Я перечитал этот текст дважды, чувствуя легкое недоумение. Приравнивание декабристов и большевиков к религиозным сектам казалось мне, человеку, еще недавно глубоко изучавшему историю государства и права, сильной натяжкой. А уж объединение в один ряд нацистов и неопятидесятников выглядело откровенной манипуляцией. Больше было похоже не на теологию, а чистой воды политическая пропаганду, завернутую в околорелигиозную обертку. Текст дышал поиском внутренних врагов и теорией заговора.
— Заблудился? — раздался за спиной тихий голос.
Я вздрогнул и обернулся. Позади стоял Арсений. Его лицо, обычно открытое и приветливое, сейчас выражало странную смесь тревоги и недовольства. Он быстро оглянулся по сторонам, словно проверяя, нет ли кого-то еще в коридоре.
— Да вот, искал триста четырнадцатую аудиторию, — ответил я, указывая на стенд. — А тут у вас, оказывается, целая линия фронта. Декабристы-сектанты… Звучит как-то радикально, тебе не кажется?
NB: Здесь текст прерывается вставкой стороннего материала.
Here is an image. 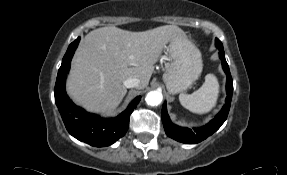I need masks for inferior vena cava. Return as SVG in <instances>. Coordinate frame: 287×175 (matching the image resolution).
I'll return each mask as SVG.
<instances>
[{"mask_svg":"<svg viewBox=\"0 0 287 175\" xmlns=\"http://www.w3.org/2000/svg\"><path fill=\"white\" fill-rule=\"evenodd\" d=\"M140 80L137 78H128L124 81V86L126 88H133V87H139Z\"/></svg>","mask_w":287,"mask_h":175,"instance_id":"obj_1","label":"inferior vena cava"}]
</instances>
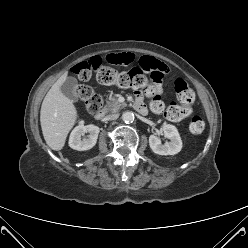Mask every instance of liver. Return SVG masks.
Instances as JSON below:
<instances>
[{
  "label": "liver",
  "instance_id": "obj_1",
  "mask_svg": "<svg viewBox=\"0 0 248 248\" xmlns=\"http://www.w3.org/2000/svg\"><path fill=\"white\" fill-rule=\"evenodd\" d=\"M66 79L67 72L52 85L42 102L40 111L44 139L47 145L55 151L64 147L67 135L78 117L73 102L60 90V86Z\"/></svg>",
  "mask_w": 248,
  "mask_h": 248
}]
</instances>
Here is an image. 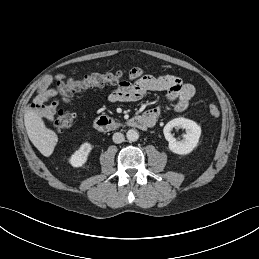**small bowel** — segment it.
Returning <instances> with one entry per match:
<instances>
[{
  "mask_svg": "<svg viewBox=\"0 0 259 259\" xmlns=\"http://www.w3.org/2000/svg\"><path fill=\"white\" fill-rule=\"evenodd\" d=\"M66 79L65 74H57L55 80ZM165 91V100L173 103V108L177 112L185 111L195 94L192 84L183 81L173 74H145L141 68H132L129 72V81H123L115 88L111 89L108 97L112 102H134L142 99L148 92ZM51 103L45 105L47 101ZM58 108L57 92L49 88V80H45L40 85L36 96L30 104V112L36 114L41 119L53 122ZM161 114V106L152 108L144 115L157 120Z\"/></svg>",
  "mask_w": 259,
  "mask_h": 259,
  "instance_id": "c3829d8e",
  "label": "small bowel"
}]
</instances>
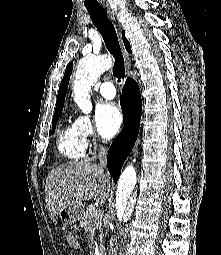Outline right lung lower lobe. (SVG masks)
Segmentation results:
<instances>
[{"mask_svg": "<svg viewBox=\"0 0 221 255\" xmlns=\"http://www.w3.org/2000/svg\"><path fill=\"white\" fill-rule=\"evenodd\" d=\"M121 107L125 124L112 142L107 156V166L115 181L121 173L123 162L131 152L139 132L141 118V96L138 84L128 78L122 90Z\"/></svg>", "mask_w": 221, "mask_h": 255, "instance_id": "1", "label": "right lung lower lobe"}]
</instances>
Арсений подошел ближе, взял меня под локоть и мягко, но настойчиво потянул прочь от стенда.
— Триста четырнадцатая на другом этаже. Пойдем, провожу. И мой тебе совет, брат: не ходи в это крыло без крайней необходимости.
— Почему? — искренне удивился я. — Это же просто кафедра. Кто вообще ведет эти семинары?
Арсений остановился у лестничного пролета, снова оглянулся и понизил голос почти до шепота.
— Это территория профессора Александра Дворкина. Кафедра сектоведения.
Имя прозвучало в тишине коридора как-то неестественно гулко. Я слышал его впервые, но интонация, с которой Арсений его произнес, заставила меня насторожиться. В ней не было того уважительного придыхания, с которым студенты обычно говорили о заслуженных преподавателях. В ней сквозил плохо скрываемый страх.
— И что в нем такого страшного? — усмехнулся я, пытаясь разрядить обстановку. — Он что, ест первокурсников на завтрак?
Арсений не улыбнулся. Он посмотрел на меня долгим, тяжелым взглядом.
— Одни считают его гением. Щитом Церкви, главным борцом за чистоту веры, — медленно произнес он. — Говорят, что без него нас давно бы сожрали деструктивные культы. У него колоссальные связи. На самом верху. Не только в Патриархии, но и в силовых структурах. А другие… другие стараются просто не попадаться ему на глаза.
— Но почему? Если он делает благое дело, защищает людей?
Арсений тяжело вздохнул, достал из кармана телефон, покрутил его в руках и убрал обратно. Было видно, что он борется с желанием промолчать, но какая-то внутренняя потребность выговориться берет верх.
— Понимаешь, методы… и сама атмосфера вокруг него. Там все пропитано какой-то нездоровой... Я читаю его автобиографическую книгу, «Моя Америка». Хотел понять, как формировался главный сектовед страны. И знаешь, наткнулся на один фрагмент, который до сих пор не идет у меня из головы. Он описывает свое время работы вожатым в детском лагере в США. Казалось бы, молодой парень, природа, дети. Но послушай, как он об этом пишет:
— «Как же плохо было мне в этом лагере! Я был один, во враждебном окружении, среди чужих людей, чужого языка и избалованных, развратных детей! Я должен был постоянно защищаться и никогда не мог расслабиться. Тут я впервые затосковал по России и по родному языку».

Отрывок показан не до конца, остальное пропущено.